La difesa di Salvini, sostenuta dai media più vicini, ha cercato di giustificare il rifiuto arbitrario nella indicazione del porto di sbarco e il prolungato trattenimento a bordo di Open Arms in acque nazionali, di fronte a Lampedusa, contestando le attività di ricerca e soccorso svolte al tempo dei fatti, nell’agosto del 2019, dalla nave umanitaria in acque internazionali. Da ultimo la difesa ha chiesto di utilizzare addirittura un filmato dei primi soccorsi in acque internazionali girato da un misterioso sommergibile italiano, spuntato fuori durante l’audizione del Capo dipartimento del ministero dell’interno Mancini, su circostanze del tutto ininfluenti sull’accertamento delle responsabilità dell’imputato, che aveva negato la indicazione di un porto di sbarco sicuro, in contrasto con quanto previsto dal Diritto internazionale. Ma sull’omissione degli obblighi di coordinamento che spettavano in quella circostanza a qualunque unità navale militare in acque internazionali è stata recentemente presentata, da parte del team legale di Open Arms, una denuncia alla Procura del Tribunale di Roma. Le norme europee impongono del resto precisi obblighi di intervento, per la salvaguardia della vita umana in mare, alle unità militari presenti anche in acque internazionali, pure se impegnate in attività di “law enforcement” (contrasto delle attività criminali).

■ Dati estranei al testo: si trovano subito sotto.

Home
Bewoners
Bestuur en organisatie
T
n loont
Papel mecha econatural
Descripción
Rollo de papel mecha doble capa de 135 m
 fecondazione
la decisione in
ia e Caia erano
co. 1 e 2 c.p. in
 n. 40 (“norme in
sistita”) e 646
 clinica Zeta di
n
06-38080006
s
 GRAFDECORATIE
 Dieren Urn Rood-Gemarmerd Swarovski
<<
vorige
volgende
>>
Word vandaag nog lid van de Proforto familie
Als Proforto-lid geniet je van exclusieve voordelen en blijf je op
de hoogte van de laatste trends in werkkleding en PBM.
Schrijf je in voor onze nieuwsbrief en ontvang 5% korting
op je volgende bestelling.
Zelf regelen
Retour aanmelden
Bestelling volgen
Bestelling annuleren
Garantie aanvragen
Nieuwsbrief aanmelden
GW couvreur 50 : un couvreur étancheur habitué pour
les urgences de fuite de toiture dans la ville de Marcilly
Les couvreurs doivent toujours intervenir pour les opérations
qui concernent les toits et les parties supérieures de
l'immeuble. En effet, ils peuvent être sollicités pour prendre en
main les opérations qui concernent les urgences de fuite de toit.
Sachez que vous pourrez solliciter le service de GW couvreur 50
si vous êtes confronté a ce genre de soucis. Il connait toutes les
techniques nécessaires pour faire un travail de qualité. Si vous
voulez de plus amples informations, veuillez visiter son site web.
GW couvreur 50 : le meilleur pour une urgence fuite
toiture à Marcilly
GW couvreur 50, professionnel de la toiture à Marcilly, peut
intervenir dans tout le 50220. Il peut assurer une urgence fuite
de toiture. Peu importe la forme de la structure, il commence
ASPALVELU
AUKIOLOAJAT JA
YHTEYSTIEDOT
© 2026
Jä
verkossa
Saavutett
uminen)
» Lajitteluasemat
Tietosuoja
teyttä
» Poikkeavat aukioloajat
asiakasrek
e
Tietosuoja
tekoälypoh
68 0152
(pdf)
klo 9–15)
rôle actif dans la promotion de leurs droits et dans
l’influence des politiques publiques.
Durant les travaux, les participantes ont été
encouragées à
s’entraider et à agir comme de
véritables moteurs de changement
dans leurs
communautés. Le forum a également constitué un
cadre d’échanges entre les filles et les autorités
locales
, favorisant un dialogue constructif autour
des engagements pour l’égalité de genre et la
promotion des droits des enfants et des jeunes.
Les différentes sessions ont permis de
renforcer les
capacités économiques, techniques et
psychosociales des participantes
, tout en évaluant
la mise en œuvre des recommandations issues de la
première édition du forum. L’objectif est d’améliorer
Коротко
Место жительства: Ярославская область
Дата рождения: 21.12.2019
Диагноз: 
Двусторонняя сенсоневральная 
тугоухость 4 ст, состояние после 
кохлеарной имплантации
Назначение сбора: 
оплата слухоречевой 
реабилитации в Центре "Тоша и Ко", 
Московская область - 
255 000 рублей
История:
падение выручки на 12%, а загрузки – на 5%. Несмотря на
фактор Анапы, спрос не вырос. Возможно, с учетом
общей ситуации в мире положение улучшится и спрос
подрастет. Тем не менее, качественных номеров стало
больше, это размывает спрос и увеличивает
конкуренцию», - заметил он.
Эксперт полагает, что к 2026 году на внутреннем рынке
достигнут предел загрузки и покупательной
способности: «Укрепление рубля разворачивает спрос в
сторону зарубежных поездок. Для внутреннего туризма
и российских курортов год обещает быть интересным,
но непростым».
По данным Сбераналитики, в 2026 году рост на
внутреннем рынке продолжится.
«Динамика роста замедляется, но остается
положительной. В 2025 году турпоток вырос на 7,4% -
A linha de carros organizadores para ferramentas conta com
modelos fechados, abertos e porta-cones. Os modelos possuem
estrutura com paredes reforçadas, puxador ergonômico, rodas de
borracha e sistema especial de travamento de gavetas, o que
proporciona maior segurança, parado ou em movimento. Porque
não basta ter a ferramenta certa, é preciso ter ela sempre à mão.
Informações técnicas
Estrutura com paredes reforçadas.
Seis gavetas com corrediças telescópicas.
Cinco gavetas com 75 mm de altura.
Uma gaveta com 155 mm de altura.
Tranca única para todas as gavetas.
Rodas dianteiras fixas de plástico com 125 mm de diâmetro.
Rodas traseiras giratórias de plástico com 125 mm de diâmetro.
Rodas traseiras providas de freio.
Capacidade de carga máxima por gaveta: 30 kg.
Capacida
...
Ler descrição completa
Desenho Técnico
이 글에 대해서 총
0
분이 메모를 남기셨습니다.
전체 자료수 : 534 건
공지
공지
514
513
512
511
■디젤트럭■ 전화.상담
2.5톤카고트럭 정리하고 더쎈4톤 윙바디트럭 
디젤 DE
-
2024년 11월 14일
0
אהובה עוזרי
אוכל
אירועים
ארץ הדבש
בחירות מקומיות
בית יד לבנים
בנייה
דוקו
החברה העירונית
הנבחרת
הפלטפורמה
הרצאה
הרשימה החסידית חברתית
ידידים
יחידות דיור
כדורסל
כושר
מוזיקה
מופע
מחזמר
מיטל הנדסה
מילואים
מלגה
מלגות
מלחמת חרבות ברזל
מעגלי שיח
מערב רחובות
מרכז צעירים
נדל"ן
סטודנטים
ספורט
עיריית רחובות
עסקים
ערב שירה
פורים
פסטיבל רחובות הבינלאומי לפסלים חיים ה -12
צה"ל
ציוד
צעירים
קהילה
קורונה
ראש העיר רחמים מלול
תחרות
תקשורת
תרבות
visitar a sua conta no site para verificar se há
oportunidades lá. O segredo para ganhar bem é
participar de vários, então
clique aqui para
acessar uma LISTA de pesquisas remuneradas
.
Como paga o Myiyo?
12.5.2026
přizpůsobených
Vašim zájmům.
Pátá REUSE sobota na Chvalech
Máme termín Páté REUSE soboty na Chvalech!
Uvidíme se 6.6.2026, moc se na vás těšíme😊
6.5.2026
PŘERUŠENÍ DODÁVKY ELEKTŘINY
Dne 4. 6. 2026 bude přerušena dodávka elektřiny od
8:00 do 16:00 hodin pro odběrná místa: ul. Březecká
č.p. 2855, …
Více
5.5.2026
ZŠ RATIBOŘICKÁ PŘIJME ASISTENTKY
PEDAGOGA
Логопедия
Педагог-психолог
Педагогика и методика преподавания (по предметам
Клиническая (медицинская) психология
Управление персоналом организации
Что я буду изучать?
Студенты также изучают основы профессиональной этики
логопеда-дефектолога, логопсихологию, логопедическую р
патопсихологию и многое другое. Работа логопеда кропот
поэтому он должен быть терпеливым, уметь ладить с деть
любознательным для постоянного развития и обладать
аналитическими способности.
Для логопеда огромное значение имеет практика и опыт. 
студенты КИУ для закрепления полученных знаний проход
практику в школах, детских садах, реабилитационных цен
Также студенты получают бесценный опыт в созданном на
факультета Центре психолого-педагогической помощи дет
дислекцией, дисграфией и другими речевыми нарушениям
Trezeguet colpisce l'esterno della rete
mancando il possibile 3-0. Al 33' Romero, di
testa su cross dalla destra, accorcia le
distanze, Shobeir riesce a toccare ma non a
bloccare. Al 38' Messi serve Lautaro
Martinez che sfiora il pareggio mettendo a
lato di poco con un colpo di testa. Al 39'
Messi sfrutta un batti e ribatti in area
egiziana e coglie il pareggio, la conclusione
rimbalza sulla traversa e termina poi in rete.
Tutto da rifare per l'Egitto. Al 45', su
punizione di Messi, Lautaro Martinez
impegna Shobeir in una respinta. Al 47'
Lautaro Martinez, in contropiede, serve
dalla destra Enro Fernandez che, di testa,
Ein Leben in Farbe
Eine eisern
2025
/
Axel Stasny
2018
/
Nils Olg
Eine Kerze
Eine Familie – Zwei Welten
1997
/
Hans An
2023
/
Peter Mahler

In realtà l’attacco che si cerca di portare contro la ONG Open Arms che aveva denunciato l’operato dell’ex ministro dell’interno è del tutto strumentale e cerca di spostare l’attenzione del collegio giudicante su quanto avvenuto nell’immediata serie di soccorsi dei primi gioni nei quali i naufraghi venivano salvati in acque internazionali. Ma i capi di imputazione riguardano invece il comportamento di Salvini nei giorni nei quali la nave Open Arms era ormai alla fonda di fronte Lampedusa, pienamente all’interno, con i naufraghi che venivano trattenuti a bordo, della giurisdizione italiana. Una situazione di fatto e di diritto molto simile a quella dei naufraghi soccorsi dalla Humanity 1, ormeggiata nel porto di Catania, che il Viminale voleva respingere come “carico residuale”. L’ex ministro dell’interno, infatti, è stato rinviato a giudizio per abuso d’ufficio e sequestro di persona per il trattenimento ingiustificato dei naufraghi a bordo ella nave, interrotto soltanto dal sequestro disposto dalla Procura di Agrigento che ordinava lo sbarco immediato che il Viminale continuava a rifiutare. Un reato che, nella prospettazione dell’accusa, si sarebbe perfezionato quando la nave si trovava in acque territoriali italiane, e qui si coglie bene il tentativo elusivo della difesa di Salvini che da mesi cerca di spostare il focus del processo su quanto avvenuto nei giorni dei primi soccorsi in acque internazionali. Si deve ricordare al riguardo che il reato di sequestro di persona non richiede un dolo specifico, essendo invero sufficiente il dolo generico “consistente nella consapevolezza di infliggere alla vittima la illegittima restrizione della sua ibertà fisica, intesa come libertà di locomozione”(Cass.Pen.,sez.V,n.19548/2013). Quali erano i reali intenti del ministro Salvini quando occupava la poltrona del Viminale e vietava l’ingresso della Open Arms nel porto di Lampedusa ? Voleva davvero costringere altri paesi europei ad accogliere quote di naufraghi, o prevaleva la finalità politica mentre il governo si incagliava su una crisi irreversibile e le elezioni anticipate sembravano una prospettiva sempre più vicina?